In a session on heterojunction technology, four out of six presentations looked at ways to reduce or remove indium from the materials list – with a range of innovative solutions on offer. Tristan Gageot, of CEA (Commissariat à l’Énergie Atomique, the French alternative and atomic energy commission) Ines (Institut National de l’Énergie Solaire, a solar research institute) spoke of challenges in slimming down the indium tin-oxide layer from 20 nm to 15 nm, 10 nm, or even 5 nm. And Anamaria Steinmetz, of Fraunhofer ISE, a German research institute, presented a cell that could do away with indium entirely. Both of these solutions rely on adding a nanocrystalline silicon layer to the stack to reduce indium content – which remains a promising approach but one that’s difficult to implement in a large-scale deposition process.

Already better documented is the need to cut silver out of all types of solar cell. Copper, or silver coated copper, have seen much progress as replacements. It was interesting to note this year, however, that more work focused on aluminium pastes – which have the advantages of further industrial development and can be used in the same screen printing processes cell makers have long used.

Focus on degradation

In highlight sessions on the first morning, Wolfram Kwapil, of Freiburg University, described light-elevated temperature-induced degradation (LETID) as “the phenomenon of the PERC [passivated emitter, rear contact] era,” and Manchester University’s Tarek Abdul Fattah outlined the current state of the art – we know that the LETID mechanism involves hydrogen atoms and is affected by properties of the dopant but little else is agreed upon.

Gallium doping certainly makes cells less susceptible to performance loss from LETID but cannot be said to eliminate it completely.

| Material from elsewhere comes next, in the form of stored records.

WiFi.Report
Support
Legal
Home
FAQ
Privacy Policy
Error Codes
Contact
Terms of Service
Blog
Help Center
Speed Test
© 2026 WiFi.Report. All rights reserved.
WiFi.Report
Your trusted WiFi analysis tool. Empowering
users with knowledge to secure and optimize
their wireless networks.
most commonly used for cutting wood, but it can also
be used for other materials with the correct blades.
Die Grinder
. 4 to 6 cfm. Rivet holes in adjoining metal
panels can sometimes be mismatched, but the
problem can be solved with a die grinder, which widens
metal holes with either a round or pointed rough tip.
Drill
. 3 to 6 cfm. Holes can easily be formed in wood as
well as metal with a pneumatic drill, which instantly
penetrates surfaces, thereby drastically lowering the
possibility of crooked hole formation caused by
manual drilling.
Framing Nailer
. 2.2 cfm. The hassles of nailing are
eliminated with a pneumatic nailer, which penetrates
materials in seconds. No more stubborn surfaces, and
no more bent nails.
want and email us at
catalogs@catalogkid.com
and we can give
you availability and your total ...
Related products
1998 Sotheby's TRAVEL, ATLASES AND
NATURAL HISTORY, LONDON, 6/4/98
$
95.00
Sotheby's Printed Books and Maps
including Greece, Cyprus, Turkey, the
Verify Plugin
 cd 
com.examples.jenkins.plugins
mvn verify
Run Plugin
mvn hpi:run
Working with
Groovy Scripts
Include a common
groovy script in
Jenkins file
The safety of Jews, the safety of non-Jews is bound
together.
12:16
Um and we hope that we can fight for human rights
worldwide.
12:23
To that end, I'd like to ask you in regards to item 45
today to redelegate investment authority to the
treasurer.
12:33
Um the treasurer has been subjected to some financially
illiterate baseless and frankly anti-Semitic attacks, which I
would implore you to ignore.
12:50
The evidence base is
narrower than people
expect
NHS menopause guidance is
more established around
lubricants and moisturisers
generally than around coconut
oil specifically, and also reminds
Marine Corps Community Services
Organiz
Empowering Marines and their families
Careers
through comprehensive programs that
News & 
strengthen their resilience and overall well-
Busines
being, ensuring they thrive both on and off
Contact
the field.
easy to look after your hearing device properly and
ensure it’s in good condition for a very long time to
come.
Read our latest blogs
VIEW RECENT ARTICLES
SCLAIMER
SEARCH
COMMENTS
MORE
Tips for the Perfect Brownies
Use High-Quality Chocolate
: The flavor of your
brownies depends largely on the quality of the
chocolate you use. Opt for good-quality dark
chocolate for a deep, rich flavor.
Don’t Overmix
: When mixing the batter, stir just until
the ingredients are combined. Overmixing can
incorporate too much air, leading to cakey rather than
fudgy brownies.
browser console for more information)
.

Various alterations to the firing process in cell production have also been shown to improve LETID performance but there’s still work to be done.

Fully explaining that mechanisms behind LETID has become a major goal for PV researchers and a range of sophisticated models to explain the performance loss – as well as sophisticated imaging techniques aiming to track the behaviour of hydrogen atoms in the material – was presented.

Bram Hoex, from the University of New South Wales, also shared new work on potential-induced degradation (PID), noting that this has been an increasing problem in the past few years thanks to bifacial modules and a degradation mechanism particularly affecting the rear side of panels. Hoex warned that newer TOPCon [tunnel oxide passivated contact] and HJT [heterojunction] modules may also be more susceptible to PID than the current generation of modules, and outlined a new testing protocol to detect it early on.

Tandem future

The keynote speech at this year’s conference was delivered by Rutger Schlatmann, of Helmholtz Zentrum Berlin, a research institute, who noted that PV efficiency has increased, on average, by 0.6% per year since the first cells were made in the 1960s. He described perovskite-silicon tandem cells as “the missing link” to keeping the technology on this trajectory, further noting that the knowledge to do this is very much present in Europe.

A later session on research into tandem cells revealed more of the, previously-mentioned closer link to industry. Much of the work here focused on further optimisation of silicon cell processing for integration with another top cell, with the addition of a nickel-oxide layer mentioned by a few researchers as a potentially useful innovation.